(Transcribed page contents)
━━━━━━━━━━━━━━━━━━━━━━━━━━━━━━
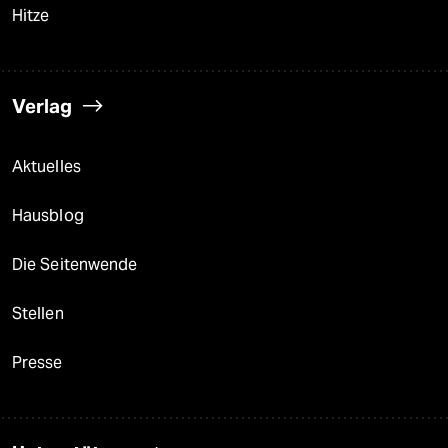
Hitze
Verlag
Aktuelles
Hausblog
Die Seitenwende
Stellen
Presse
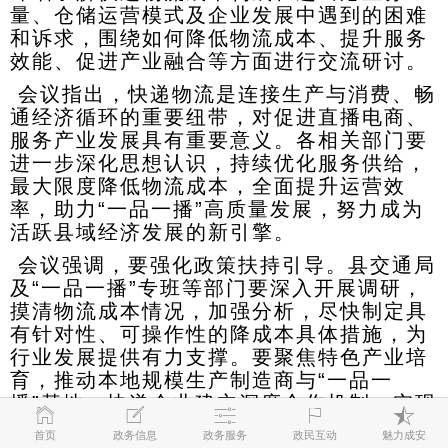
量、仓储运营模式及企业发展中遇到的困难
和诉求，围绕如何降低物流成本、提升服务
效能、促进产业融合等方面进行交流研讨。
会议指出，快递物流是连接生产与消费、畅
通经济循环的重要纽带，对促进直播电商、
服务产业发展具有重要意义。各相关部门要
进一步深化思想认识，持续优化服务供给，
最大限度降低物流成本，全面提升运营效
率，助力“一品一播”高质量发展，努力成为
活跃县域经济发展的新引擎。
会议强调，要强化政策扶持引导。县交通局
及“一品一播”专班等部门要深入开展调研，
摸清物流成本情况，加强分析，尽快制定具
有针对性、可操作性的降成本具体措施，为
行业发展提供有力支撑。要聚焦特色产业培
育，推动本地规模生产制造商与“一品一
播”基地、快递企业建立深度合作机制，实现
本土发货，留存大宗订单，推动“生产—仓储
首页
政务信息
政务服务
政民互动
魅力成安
━━━━━━━━━━━━━━━━━━━━━━━━━━━━━━
The records above should be returned exactly; no image belongs in the copy.

Hitze
Verlag
Aktuelles
Hausblog
Die Seitenwende
Stellen
Presse
量、仓储运营模式及企业发展中遇到的困难
和诉求，围绕如何降低物流成本、提升服务
效能、促进产业融合等方面进行交流研讨。
会议指出，快递物流是连接生产与消费、畅
通经济循环的重要纽带，对促进直播电商、
服务产业发展具有重要意义。各相关部门要
进一步深化思想认识，持续优化服务供给，
最大限度降低物流成本，全面提升运营效
率，助力“一品一播”高质量发展，努力成为
活跃县域经济发展的新引擎。
会议强调，要强化政策扶持引导。县交通局
及“一品一播”专班等部门要深入开展调研，
摸清物流成本情况，加强分析，尽快制定具
有针对性、可操作性的降成本具体措施，为
行业发展提供有力支撑。要聚焦特色产业培
育，推动本地规模生产制造商与“一品一
播”基地、快递企业建立深度合作机制，实现
本土发货，留存大宗订单，推动“生产—仓储
首页
政务信息
政务服务
政民互动
魅力成安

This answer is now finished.